The metric libbeat.pipeline.events.active is a negative number in logs. But according to the code in libbeat/publisher/pipeline/monitoring.go it is a 64 bit unsigned integer. So either it is not shown correctly by logp or it is overflown. Seeing a negative value might be confusing for users, too.
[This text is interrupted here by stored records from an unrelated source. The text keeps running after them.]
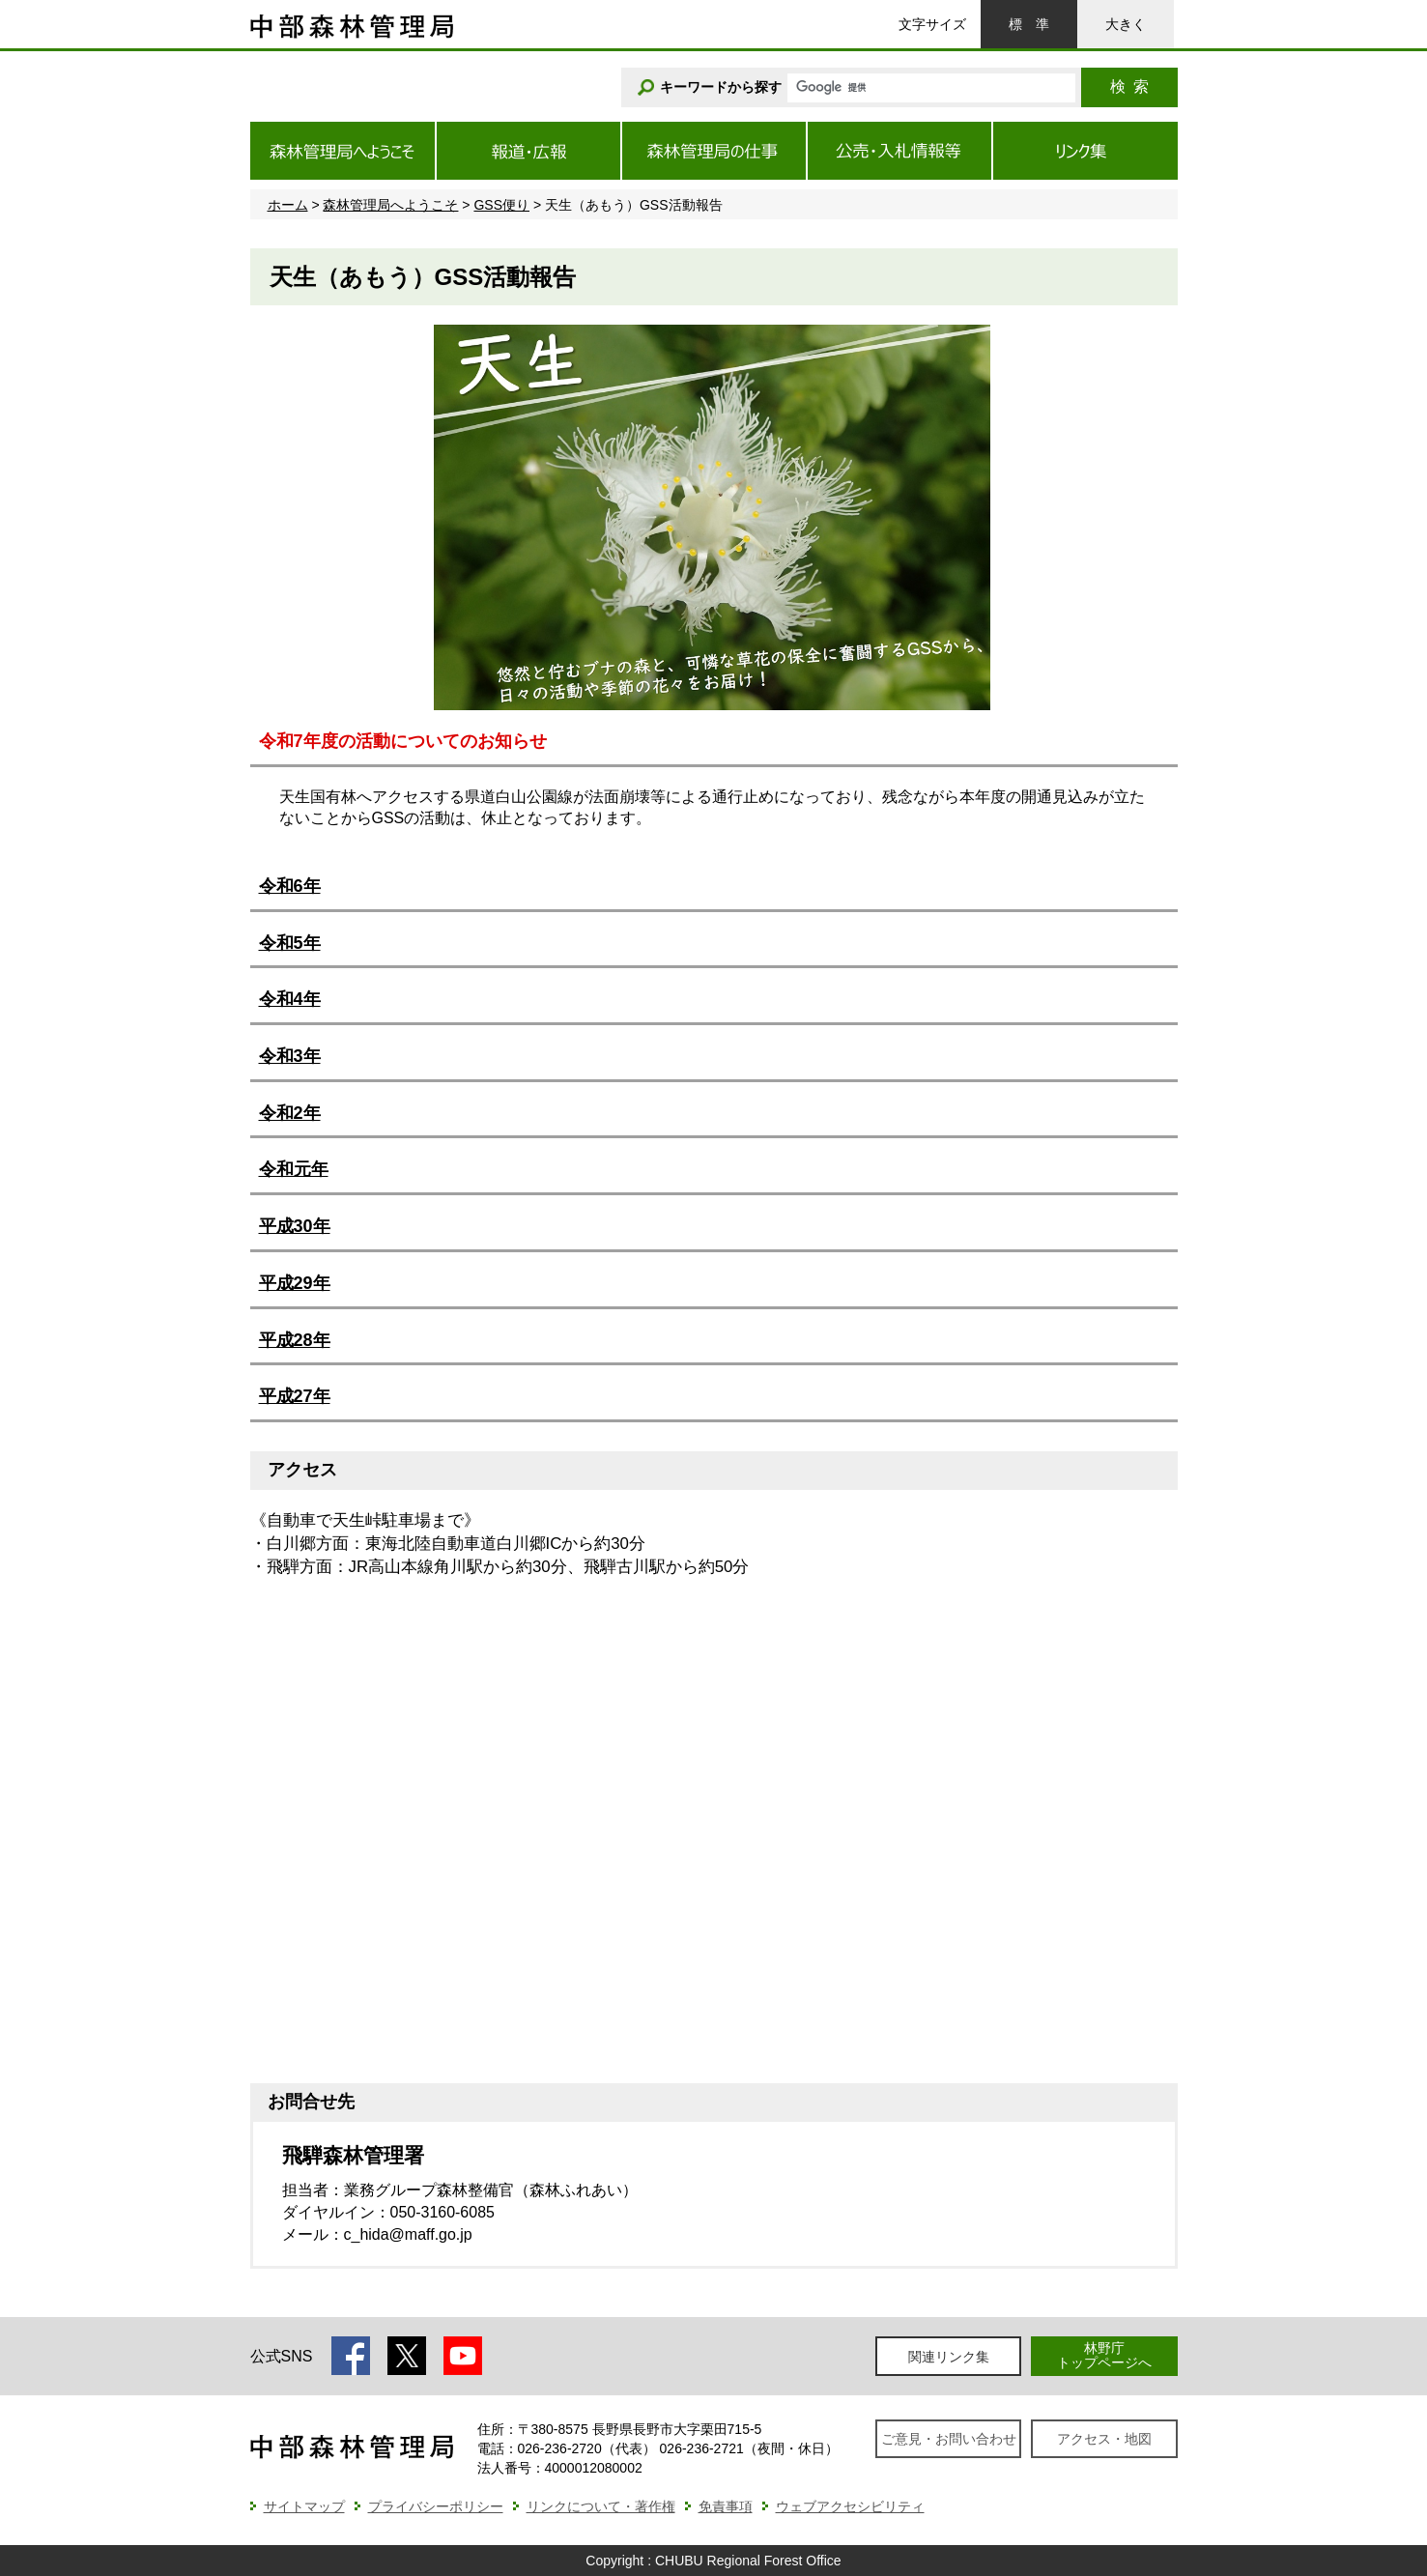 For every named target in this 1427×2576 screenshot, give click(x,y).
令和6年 (290, 886)
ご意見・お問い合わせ (948, 2439)
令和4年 (290, 999)
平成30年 (294, 1226)
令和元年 (293, 1169)
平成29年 (294, 1283)
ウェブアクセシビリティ (850, 2506)
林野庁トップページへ (1104, 2355)
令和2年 (290, 1113)
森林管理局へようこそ (390, 205)
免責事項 (726, 2506)
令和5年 (290, 943)
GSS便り (501, 205)
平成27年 (294, 1396)
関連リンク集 (948, 2356)
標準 (1029, 24)
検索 (1129, 86)
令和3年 (290, 1056)
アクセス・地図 (1104, 2439)
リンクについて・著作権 (601, 2506)
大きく (1125, 24)
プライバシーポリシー (435, 2506)
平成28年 (294, 1340)
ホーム (288, 205)
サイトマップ (304, 2506)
2017/10/24 20:43:14.501965 metrics.go:39: INFO Non-zero metrics in the last 30s:
beat.memstats.gc_next=1643024
beat.memstats.memory_alloc=-221680
beat.memstats.memory_total=39758080
filebeat.events.active=2762
filebeat.events.added=2762
filebeat.harvester.closed=1
filebeat.harvester.open_files=-1
filebeat.harvester.running=-1
libbeat.output.events.acked=3933
libbeat.output.events.batches=3
libbeat.output.events.total=3933
libbeat.outputs.kafka.bytes_read=629
libbeat.outputs.kafka.bytes_write=58564
libbeat.pipeline.clients=-1
libbeat.pipeline.events.active=-1171  # negative, but it is a uint64
libbeat.pipeline.events.published=2763
libbeat.pipeline.events.total=2762
libbeat.pipeline.queue.acked=3933

During shutdown everything seems normal.

2017/10/24 20:44:42.349254 metrics.go:51: INFO Total non-zero values: 
beat.memstats.gc_next=5837328
beat.memstats.memory_alloc=3066776
beat.memstats.memory_total=3192738768
filebeat.events.active=280854
filebeat.events.added=280854
filebeat.harvester.closed=1
filebeat.harvester.open_files=-1
filebeat.harvester.started=1
libbeat.config.reloads=1
libbeat.output.events.acked=280854
libbeat.output.events.batches=179
libbeat.output.events.total=280854
libbeat.output.type=kafka
libbeat.outputs.kafka.bytes_read=38554
libbeat.outputs.kafka.bytes_write=4101451
libbeat.pipeline.events.published=280854
libbeat.pipeline.events.retry=1680
libbeat.pipeline.events.total=280854
libbeat.pipeline.queue.acked=280854
registrar.states.current=8
registrar.writes=1
tsg commented 6 years ago

We've discussed this in the meeting today and decided to go for a two phases solution:

kvch commented 4 years ago

Still not resolved 100%, but tracked in a meta issue, so closing.